There are a lot of ways to optimize your page, and one of them is to use appropriate keywords. Just exactly how important they are, in conjunction with other SEO methods, isn't really known, but there's no doubt that keywords are very important. When someone types their search terms into Google, the search engine goes looking for those terms on web pages and pulls up the ones that appear to be relevant.
"Keywords" refers to words and phrases that you include in the text because you think that they are terms people will be using to search for the information that your site provides. This takes some pre-planning on your part because you want to weave them into the text on your site without intruding on the experience of actual users. That means that even if you think someone might be searching for "homeless shelter Yuma," you might not want to use that exact phrase. Still, you can use those words in close proximity to one another in order to let the search engines know that your site is relevant to the user's search:
- "ABC is the oldest homeless shelter in Yuma, Arizona."
- "The homeless in Yuma have turned to our shelter for 50 years."
- "Those wanting to volunteer at a Yuma homeless shelter can contact us."
In order to do this appropriately, you need to spend a little time determining what phrases you think others might use when searching for your type of organization. You can optimize your page for more than one keyword term, just remember to make the text flow well and naturally. There's no sense in getting someone to visit your organization's page and then having them click right back off because it comes across as "spammy."
Along those same lines, the search engines don't like it when you use your keywords too many times, either. In the past, people have used the method of "keyword stuffing" to put search terms all over their sites and then rank higher in search engine results. Again, once someone clicks over to the site and discovers that the information isn't really useful, they're not going to stick around. The search engine companies recognize this, and sites that they think have used this method will be "blacklisted." Recommendations for "keyword density" vary, but keeping the phrases to about 2-5% of your word count is a good guideline.

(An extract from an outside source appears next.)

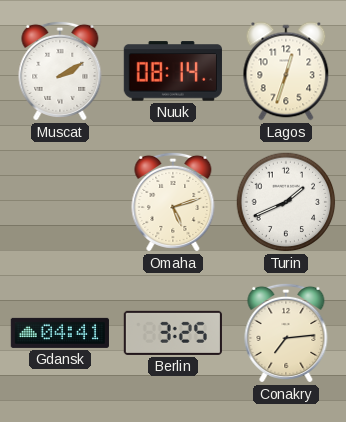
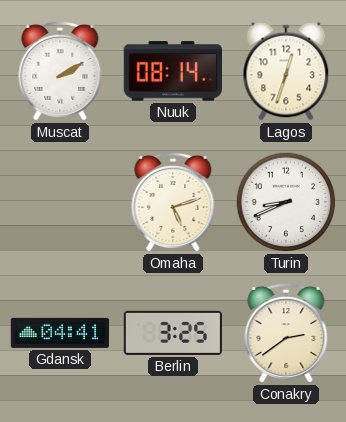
Turin: 1:41 -> 8:41
Conakry: 7:14 -> 2:39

In addition to coming up with potential search terms on your own, you can use various keyword suggestion tools. These work in different ways, but at the heart of it, they help you uncover what terms people are using to find similar information to what you offer.
Finally, keep in mind that it's not always the best idea to go for the most obvious keywords. You can optimize your site all you want for the term "nonprofit organization," but there's very little chance that you will rank in the results for that. The competition is just too fierce. However, you may have a decent chance of ranking for "nonprofit organization" + "your city."